Senin 15 Jul 2024 09:46 WIB

LBM NU DKI Jakarta- Pelajar Patani Sepakati Pentingnya Jaringan Islam Moderat Nusantara

Indonesia dan Patani mempunyai hubungan kuat jaringan Islam moderat

LBM NU DKI Jakarta dan pelajar Patani dalam Seminar Internasional tentang jaringan Islam moderat Nusantara.
Foto: dok Istimewa
LBM NU DKI Jakarta dan pelajar Patani dalam Seminar Internasional tentang jaringan Islam moderat Nusantara.

REPUBLIKA.CO.ID, YOGYAKARTA— Hubungan antara ulama Indonesia dan Patani, Thailand Selatan sudah terjalin sejak lama melalui pertalian sanad keilmuan. Tercatat, hubungan tersebut setidaknya sudah ada sejak sekitar abad ke-18 Masehi.

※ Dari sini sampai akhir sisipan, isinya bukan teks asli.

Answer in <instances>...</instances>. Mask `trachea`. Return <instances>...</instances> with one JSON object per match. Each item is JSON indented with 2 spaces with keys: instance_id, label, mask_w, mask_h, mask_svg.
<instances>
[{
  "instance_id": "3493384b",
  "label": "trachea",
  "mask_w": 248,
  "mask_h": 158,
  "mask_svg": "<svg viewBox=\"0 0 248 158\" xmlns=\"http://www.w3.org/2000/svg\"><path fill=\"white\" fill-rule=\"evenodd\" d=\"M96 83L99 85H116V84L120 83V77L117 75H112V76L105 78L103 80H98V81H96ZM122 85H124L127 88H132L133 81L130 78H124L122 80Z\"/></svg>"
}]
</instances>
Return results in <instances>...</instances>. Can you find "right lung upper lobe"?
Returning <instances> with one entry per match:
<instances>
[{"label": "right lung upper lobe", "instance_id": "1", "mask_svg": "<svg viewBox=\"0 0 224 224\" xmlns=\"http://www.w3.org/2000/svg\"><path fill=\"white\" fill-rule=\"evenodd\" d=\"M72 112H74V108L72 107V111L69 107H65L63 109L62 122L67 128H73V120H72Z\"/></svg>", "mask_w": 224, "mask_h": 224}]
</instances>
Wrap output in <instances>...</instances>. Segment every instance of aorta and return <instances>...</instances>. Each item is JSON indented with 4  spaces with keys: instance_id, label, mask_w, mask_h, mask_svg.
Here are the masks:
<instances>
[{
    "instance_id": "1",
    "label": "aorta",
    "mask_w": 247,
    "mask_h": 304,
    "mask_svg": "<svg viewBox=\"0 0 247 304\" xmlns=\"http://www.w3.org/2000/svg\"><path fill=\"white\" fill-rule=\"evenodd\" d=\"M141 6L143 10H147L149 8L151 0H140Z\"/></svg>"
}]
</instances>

Hal tersebut disampaikan dalam Seminar Internasional bertajuk “Membincang Wasthiyyah Islam dalam ASEAN Studies” di Universitas Negeri Yogyakarta (UNY) yang diselenggarakan Persatuan Mahasiswa Islam Patani di Indonesia (PMIPTI) Yogyakarta bekerjasama dengan Lembaga Bahtsul Masail Pengurus Wilayah Nahdlatul Ulama (LBM PWNU) DKI Jakarta, bertempat di Gedung Moh Yamin FBS (Fakultas Bahasa dan Sastra) Universitas Negeri Yogyakarta (UNY), Sabtu (13/7/2024).

Baca Juga

Ketua LBM PWNU DKI Jakarta, KH Mukti Ali Qusyairi, mengungkapkan, jaringan ulama Nusantara di Patani telah terbentuk melalui tradisi keilmuan Islam yang sama-sama bercorak Ahlus Sunnah wal Jama’ah.

“Hubungan ulama Indonesia dan Patani itu hubungan guru dengan murid. Contohnya seperti Syekh Abdus Shamad Al-Jawi Al-Falimbani dari Indonesia yang menjadi guru bagi para ulama di Patani pada sekitar abad ke-18 lalu,” ungkapnya.

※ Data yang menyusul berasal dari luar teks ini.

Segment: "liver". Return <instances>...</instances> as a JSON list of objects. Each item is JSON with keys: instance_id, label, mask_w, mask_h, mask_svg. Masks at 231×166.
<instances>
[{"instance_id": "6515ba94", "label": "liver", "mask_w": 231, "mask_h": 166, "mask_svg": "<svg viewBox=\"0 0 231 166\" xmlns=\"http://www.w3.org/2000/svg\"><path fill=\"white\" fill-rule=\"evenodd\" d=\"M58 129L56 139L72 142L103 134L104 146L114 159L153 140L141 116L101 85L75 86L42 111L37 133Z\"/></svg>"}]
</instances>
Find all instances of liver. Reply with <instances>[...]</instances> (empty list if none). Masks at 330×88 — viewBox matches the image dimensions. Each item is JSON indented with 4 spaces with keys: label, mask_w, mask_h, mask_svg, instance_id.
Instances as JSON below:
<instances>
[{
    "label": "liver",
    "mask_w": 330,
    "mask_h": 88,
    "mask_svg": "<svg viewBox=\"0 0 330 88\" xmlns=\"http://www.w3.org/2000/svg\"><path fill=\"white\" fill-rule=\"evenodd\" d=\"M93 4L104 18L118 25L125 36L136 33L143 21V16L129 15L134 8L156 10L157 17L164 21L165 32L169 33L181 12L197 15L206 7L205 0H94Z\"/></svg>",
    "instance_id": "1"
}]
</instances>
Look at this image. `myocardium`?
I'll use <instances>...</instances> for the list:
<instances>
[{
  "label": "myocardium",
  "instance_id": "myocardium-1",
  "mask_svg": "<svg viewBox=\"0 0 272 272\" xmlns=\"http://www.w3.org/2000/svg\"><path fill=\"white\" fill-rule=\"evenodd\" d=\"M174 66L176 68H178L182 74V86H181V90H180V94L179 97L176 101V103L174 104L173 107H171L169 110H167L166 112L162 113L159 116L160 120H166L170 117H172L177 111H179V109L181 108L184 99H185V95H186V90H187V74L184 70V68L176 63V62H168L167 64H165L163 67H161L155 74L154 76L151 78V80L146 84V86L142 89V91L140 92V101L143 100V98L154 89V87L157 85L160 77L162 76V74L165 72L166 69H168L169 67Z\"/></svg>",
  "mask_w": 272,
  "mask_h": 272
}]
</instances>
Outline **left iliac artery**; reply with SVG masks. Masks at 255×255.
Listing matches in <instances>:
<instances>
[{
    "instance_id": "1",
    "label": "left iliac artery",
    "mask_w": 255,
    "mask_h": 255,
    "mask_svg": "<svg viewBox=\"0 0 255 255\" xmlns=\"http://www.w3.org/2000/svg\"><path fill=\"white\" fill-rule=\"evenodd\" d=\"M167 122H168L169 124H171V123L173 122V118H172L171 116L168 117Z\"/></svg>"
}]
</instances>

Kiai Mukti menambahkan, mayoritas muslim Indonesia dan Patani adalah penganut akidah Asy’ariyah dan bermazhab Syafi'i serta berpaham moderat.

“Sebanyak 20 sifat wajib dan 20 mustahil serta satu sifat mungkin bagi Allah, empat sifat wajib dan empat mustahil serta satu sifat basyariyah Rasul yang dikenal dengan akidah lima puluh yang diajarkan di pesantren Indonesia juga dijelaskan dalam kitab karya seorang ulama Patani yaitu Syekh Dawud bin Abdullah al-Fathani yang notabene murid dari Syekh Abdushomad al-Falimbani,” kata dia.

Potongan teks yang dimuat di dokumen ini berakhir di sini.